The landmark experiment shows that it travels at the speed of light, meaning that Einstein's general theory of relativity has passed another test with flying colours.
We became the first two people to know the speed of gravity, one of the fundamental constants of nature," the scientists say, in an article in New Scientist print edition. One important consequence of the result is that it places constraints on theories of "brane worlds", which suggest the Universe has more spatial dimensions than the familiar three.
John Baez, a physicist from the University of California at Riverside, comments: "Einstein wins yet again." He adds that any other result would have come as a shock.
Isaac Newton thought the influence of gravity was instantaneous, but Einstein assumed it travelled at the speed of light and built this into his 1915 general theory of relativity.
Light-speed gravity means that if the Sun suddenly disappeared from the centre of the Solar System, the Earth would remain in orbit for about 8.3 minutes - the time it takes light to travel from the Sun to the Earth.

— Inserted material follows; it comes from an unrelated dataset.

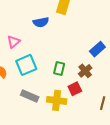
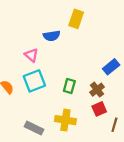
pink triangle: (14, 42) -> (31, 55), moved, turned -40
red square: (75, 89) -> (99, 109), moved
gray rectangle: (30, 96) -> (34, 128), moved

Then, suddenly feeling no gravity, Earth would shoot off into space in a straight line.
But the assumption of light-speed gravity has come under pressure from brane world theories, which suggest there are extra spatial dimensions rolled up very small. Gravity could take a short cut through these extra dimensions and so appear to travel faster than the speed of light - without violating the equations of general relativity.
But how can you measure the speed of gravity? One way would be to detect gravitational waves, little ripples in space-time that propagate out from accelerating masses. But no one has yet managed to do this.

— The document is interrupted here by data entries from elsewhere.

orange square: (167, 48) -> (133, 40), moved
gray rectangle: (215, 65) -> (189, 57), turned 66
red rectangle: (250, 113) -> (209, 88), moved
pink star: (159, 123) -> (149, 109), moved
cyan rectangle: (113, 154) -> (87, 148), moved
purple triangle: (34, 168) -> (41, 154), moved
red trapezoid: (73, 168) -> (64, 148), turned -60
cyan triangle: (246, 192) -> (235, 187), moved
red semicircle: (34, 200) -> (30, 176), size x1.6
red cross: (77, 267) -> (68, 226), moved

Kopeikin found another way. He reworked the equations of general relativity to express the gravitational field of a moving body in terms of its mass, velocity and the speed of gravity. If you could measure the gravitational field of Jupiter, while knowing its mass and velocity, you could work out the speed of gravity.
The opportunity to do this arose in September 2002, when Jupiter passed in front of a quasar that emits bright radio waves. Fomalont and Kopeikin combined observations from a series of radio telescopes across the Earth to measure the apparent change in the quasar's position as the gravitational field of Jupiter bent the passing radio waves.
From that they worked out that gravity does move at the same speed as light. Their actual figure was 0.95 times light speed, but with a large error margin of plus or minus 0.25.
Their result, announced on Tuesday at a meeting of the American Astronomical Society meeting in Seattle, should help narrow down the possible number of extra dimensions and their sizes.
But experts say the indirect evidence that gravity propagates at the speed of light was already overwhelming. "It would be revolutionary if gravity were measured not to propagate at the speed of light - we were virtually certain that it must," says Lawrence Krauss of Case Western Reserve University in Cleveland, Ohio.